Plans sponsored by corporations are typically established by directors' resolutions. Once the resolution is adopted the plan is executed by the appropriate corporate officials, typically the president and the secretary. Typically plans that are established by noncorporate entities such as partnerships and proprietorships are merely executed; no board resolutions are used. Sometimes in larger corporations welfare plans are adopted without board approval by officers who have been delegated the authority to take such action, or have it by virtue of their office.

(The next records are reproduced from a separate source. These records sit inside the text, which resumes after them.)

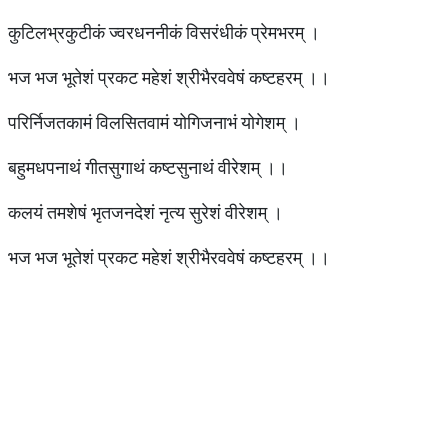
कुटिलभ्रकुटीकं ज्वरधननीकं विसरंधीकं प्रेमभरम् ।
भज भज भूतेशं प्रकट महेशं श्रीभैरववेषं कष्टहरम् ।।
परिर्निजतकामं विलसितवामं योगिजनाभं योगेशम् ।
बहुमधपनाथं गीतसुगाथं कष्टसुनाथं वीरेशम् ।।
कलयं तमशेषं भृतजनदेशं नृत्य सुरेशं वीरेशम् ।
भज भज भूतेशं प्रकट महेशं श्रीभैरववेषं कष्टहरम् ।।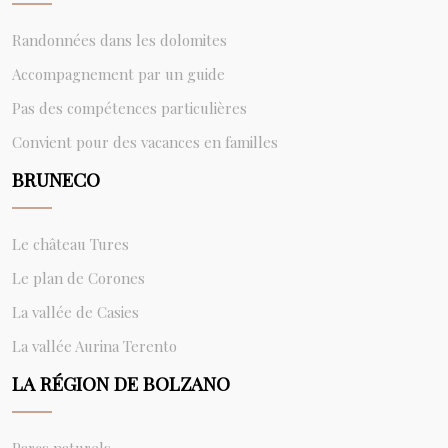
Randonnées dans les dolomites
Accompagnement par un guide
Pas des compétences particulières
Convient pour des vacances en familles
BRUNECO
Le château Tures
Le plan de Corones
La vallée de Casies
La vallée Aurina Terento
LA RÉGION DE BOLZANO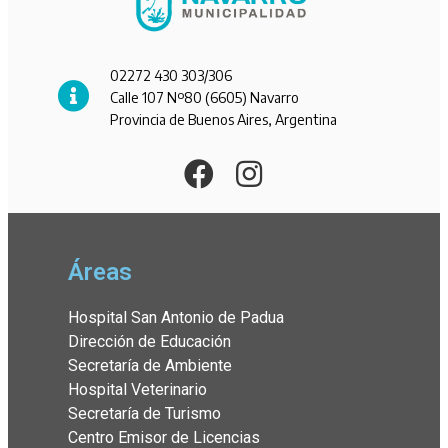
02272 430 303/306
Calle 107 Nº80 (6605) Navarro
Provincia de Buenos Aires, Argentina
Áreas
Hospital San Antonio de Padua
Dirección de Educación
Secretaría de Ambiente
Hospital Veterinario
Secretaría de Turismo
Centro Emisor de Licencias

Neither Title I nor its regulations define what constitutes a plan for purposes of Title I of ERISA. Instead the definition of a plan under Title I is evolving through case law. Several courts have held that individual employment contracts are not ERISA plans. Another has held, however, that a contract between an employer and employee providing severance benefits was an ERISA plan. In the latter case, identical contracts had been entered into with approximately 20 other employees and each contract stated that the employer intended to provide severance benefits to certain key management employees. A program under which an employer provided its employees with a toll-free number staffed by operators who advised the employees who called where they could receive help for problems such as drug abuse was not a welfare benefit plan since it did not provide "benefits" of the type envisioned by ERISA § 3(1). An employer who had a practice of paying insurance premiums for his employees and having them reimburse him, but who paid premiums without reimbursement for at least one employee, was held to have established a plan for purposes of ERISA. However, where an employment agreement which provided for severance benefits was entered into only with the president of the company, the Ninth Circuit concluded that it was not an ERISA plan, largely because it did not have ongoing administration requirements.